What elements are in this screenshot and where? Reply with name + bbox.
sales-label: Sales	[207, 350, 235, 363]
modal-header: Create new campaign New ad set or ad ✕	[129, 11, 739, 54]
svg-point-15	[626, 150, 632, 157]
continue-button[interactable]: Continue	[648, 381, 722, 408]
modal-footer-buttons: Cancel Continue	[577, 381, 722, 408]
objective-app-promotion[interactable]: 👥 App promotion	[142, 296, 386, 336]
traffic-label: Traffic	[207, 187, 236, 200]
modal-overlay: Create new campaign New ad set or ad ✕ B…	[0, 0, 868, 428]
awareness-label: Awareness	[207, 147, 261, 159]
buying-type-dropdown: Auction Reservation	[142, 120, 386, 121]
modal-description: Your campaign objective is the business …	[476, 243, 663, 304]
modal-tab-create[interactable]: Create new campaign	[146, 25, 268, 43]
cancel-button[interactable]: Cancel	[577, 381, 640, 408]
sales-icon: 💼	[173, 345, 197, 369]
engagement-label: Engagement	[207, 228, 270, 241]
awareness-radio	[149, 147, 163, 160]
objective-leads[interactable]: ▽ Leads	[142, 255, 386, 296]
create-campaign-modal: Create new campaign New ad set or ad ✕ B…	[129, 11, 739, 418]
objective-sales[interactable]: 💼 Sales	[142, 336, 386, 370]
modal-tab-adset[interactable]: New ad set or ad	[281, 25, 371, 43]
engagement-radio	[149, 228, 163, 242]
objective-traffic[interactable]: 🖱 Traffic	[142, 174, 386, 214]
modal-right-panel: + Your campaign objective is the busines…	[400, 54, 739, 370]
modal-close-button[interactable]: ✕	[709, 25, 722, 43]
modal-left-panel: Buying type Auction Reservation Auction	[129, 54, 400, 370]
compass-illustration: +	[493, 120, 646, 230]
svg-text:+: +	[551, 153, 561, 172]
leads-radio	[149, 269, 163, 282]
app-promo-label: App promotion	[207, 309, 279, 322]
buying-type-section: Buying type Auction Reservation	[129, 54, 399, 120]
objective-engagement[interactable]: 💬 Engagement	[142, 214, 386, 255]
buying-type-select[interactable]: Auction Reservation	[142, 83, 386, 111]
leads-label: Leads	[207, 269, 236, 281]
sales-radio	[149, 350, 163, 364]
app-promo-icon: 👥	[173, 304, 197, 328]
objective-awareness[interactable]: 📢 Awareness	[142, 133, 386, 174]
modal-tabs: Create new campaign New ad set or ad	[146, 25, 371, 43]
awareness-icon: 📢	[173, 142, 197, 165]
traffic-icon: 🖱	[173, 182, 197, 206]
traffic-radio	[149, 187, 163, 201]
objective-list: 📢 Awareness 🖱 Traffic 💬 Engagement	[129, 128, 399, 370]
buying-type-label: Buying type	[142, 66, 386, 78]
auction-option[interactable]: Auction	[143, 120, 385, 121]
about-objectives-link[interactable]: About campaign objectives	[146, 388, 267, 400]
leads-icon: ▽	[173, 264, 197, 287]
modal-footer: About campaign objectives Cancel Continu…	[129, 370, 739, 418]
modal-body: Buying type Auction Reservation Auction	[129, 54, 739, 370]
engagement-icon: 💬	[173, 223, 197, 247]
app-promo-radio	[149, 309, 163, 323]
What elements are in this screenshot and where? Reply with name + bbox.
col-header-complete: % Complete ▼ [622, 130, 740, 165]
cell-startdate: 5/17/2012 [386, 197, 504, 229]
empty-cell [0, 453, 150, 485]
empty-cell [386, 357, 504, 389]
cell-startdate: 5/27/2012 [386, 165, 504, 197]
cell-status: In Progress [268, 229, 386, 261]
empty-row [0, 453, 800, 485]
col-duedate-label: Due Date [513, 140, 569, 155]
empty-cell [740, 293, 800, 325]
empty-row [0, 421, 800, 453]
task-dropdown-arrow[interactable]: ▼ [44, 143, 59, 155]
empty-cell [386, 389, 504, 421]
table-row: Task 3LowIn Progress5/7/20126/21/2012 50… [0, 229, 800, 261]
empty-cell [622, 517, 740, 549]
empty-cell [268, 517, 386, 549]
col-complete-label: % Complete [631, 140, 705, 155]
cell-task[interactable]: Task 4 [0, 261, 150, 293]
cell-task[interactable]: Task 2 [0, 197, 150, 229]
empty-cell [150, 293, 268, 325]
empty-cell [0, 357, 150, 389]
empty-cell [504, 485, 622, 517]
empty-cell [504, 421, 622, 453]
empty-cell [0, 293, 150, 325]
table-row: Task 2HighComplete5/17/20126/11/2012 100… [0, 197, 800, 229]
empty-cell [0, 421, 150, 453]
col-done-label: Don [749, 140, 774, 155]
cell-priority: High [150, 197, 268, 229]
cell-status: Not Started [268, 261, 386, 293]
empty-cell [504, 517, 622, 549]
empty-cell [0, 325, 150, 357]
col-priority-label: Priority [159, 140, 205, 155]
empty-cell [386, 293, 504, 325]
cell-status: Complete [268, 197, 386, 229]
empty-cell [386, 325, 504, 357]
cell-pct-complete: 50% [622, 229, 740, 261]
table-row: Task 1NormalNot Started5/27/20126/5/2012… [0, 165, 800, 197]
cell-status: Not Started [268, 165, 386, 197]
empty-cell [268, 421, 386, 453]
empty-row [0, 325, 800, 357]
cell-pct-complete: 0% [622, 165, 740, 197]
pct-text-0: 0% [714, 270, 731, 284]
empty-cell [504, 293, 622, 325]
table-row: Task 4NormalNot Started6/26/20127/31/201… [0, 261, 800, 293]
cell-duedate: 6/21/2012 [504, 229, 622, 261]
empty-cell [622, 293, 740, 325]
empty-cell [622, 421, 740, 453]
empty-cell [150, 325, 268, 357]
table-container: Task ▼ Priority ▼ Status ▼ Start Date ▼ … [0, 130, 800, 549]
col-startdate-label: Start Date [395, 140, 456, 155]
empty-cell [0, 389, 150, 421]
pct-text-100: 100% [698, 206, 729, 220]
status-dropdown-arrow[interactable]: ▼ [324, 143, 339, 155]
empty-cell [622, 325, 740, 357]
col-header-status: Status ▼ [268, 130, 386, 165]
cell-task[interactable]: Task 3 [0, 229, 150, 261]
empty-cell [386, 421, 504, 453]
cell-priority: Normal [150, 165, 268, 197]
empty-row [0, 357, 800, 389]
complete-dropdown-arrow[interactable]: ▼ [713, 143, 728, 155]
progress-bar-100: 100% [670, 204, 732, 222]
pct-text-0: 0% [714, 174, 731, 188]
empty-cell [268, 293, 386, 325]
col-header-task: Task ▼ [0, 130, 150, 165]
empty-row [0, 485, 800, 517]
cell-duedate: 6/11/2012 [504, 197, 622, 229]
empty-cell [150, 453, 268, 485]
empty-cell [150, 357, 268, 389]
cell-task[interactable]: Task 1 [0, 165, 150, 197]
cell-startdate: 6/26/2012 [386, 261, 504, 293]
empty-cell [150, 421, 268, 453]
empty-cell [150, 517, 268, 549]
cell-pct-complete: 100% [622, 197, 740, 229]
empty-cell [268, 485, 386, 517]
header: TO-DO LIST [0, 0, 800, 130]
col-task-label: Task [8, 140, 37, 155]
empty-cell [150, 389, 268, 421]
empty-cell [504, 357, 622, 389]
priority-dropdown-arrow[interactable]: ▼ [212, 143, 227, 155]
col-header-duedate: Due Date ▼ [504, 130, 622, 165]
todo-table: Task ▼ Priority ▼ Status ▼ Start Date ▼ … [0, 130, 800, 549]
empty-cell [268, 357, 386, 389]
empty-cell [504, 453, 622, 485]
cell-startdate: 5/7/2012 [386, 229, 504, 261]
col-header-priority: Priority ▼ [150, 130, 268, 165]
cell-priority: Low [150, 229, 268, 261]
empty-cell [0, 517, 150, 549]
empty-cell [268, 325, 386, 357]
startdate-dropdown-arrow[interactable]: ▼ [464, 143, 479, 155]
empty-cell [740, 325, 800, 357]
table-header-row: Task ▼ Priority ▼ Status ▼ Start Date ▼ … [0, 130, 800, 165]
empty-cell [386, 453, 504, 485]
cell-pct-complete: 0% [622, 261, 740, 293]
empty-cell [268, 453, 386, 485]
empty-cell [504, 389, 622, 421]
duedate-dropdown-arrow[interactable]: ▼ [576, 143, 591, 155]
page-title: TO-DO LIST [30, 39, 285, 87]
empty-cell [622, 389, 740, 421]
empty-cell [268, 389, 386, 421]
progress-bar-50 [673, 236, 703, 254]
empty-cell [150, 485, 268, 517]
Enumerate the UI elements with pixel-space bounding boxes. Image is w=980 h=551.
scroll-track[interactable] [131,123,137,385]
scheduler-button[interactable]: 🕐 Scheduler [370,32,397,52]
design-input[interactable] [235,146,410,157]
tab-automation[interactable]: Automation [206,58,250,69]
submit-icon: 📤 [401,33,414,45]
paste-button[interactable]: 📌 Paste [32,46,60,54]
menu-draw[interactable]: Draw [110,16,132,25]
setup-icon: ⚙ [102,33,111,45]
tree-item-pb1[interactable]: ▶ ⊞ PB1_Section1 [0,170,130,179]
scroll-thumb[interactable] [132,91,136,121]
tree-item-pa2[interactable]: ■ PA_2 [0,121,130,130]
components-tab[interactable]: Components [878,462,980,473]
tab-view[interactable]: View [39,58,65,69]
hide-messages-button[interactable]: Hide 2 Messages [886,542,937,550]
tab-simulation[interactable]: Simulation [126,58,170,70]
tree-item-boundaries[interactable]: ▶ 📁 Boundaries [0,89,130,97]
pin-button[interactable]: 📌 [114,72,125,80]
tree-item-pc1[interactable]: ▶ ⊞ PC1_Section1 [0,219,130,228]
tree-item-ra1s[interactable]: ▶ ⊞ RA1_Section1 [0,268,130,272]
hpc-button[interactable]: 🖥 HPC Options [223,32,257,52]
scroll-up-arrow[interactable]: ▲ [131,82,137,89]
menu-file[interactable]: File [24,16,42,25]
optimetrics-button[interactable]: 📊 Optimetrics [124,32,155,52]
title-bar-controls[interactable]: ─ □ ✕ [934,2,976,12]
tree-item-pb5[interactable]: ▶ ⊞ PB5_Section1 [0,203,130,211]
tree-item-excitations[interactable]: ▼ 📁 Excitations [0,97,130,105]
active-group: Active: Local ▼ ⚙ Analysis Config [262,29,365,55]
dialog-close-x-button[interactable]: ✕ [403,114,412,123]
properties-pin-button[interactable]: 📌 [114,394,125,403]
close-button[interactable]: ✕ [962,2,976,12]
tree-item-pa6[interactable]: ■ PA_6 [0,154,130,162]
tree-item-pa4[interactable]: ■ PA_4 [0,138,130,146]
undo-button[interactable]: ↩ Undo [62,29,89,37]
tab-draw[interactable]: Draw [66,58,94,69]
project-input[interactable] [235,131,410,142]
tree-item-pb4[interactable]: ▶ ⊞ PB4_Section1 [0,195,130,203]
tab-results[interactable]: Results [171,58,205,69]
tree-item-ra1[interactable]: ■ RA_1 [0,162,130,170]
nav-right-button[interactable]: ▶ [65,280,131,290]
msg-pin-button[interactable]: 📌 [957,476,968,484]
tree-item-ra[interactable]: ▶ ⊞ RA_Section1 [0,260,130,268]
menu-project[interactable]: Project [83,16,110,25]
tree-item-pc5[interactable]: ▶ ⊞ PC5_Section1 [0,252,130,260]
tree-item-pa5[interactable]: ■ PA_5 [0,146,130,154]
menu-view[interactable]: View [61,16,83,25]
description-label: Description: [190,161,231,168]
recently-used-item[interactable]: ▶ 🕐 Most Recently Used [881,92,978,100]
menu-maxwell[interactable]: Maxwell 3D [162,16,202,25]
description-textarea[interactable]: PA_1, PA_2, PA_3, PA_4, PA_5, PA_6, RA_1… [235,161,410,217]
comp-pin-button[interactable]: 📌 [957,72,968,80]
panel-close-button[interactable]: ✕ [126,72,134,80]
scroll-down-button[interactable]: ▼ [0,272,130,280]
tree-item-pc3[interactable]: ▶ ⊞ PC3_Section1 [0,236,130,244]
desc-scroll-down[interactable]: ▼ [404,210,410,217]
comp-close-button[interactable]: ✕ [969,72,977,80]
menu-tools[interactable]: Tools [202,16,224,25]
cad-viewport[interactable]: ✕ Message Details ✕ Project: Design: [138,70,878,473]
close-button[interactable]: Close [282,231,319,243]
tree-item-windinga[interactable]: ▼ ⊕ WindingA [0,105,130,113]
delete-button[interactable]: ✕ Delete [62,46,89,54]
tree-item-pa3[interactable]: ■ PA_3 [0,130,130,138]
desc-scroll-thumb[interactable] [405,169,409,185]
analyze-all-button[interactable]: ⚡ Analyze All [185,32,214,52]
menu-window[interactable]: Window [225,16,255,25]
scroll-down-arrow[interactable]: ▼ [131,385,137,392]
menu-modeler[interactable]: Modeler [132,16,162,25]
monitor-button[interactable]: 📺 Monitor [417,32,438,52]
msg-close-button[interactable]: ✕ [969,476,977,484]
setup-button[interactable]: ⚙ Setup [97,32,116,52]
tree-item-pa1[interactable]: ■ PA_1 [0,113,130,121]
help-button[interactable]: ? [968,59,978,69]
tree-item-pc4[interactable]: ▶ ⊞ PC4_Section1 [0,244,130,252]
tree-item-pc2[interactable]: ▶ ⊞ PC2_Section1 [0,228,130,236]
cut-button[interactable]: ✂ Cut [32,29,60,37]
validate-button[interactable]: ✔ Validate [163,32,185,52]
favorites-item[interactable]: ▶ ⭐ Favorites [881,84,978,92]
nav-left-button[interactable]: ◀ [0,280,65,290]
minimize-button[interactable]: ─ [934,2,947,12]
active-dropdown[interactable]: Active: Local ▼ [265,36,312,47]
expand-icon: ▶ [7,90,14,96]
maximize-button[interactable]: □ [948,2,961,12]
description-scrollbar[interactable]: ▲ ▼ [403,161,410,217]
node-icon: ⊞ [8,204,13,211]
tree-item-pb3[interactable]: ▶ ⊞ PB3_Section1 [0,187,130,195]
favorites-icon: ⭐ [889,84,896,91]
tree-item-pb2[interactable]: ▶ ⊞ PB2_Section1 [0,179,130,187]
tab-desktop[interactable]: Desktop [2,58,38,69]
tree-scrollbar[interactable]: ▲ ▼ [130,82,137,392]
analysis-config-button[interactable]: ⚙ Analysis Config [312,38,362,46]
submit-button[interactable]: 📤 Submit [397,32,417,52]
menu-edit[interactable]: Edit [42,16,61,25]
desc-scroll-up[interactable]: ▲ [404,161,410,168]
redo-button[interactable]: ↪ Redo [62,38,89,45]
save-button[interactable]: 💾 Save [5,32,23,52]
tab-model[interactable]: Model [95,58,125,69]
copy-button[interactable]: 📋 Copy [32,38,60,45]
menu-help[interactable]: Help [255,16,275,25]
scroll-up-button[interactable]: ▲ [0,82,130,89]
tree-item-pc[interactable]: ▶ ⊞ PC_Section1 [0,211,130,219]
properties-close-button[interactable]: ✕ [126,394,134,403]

========

### PROBLEM STATEMENT
Identify the lines in the entries that hold "right" and return each one.

### RESPONSE BELOW
modal-right-panel: + Your campaign objective is the busines…	[400, 54, 739, 370]
nav-right-button[interactable]: ▶ [65,280,131,290]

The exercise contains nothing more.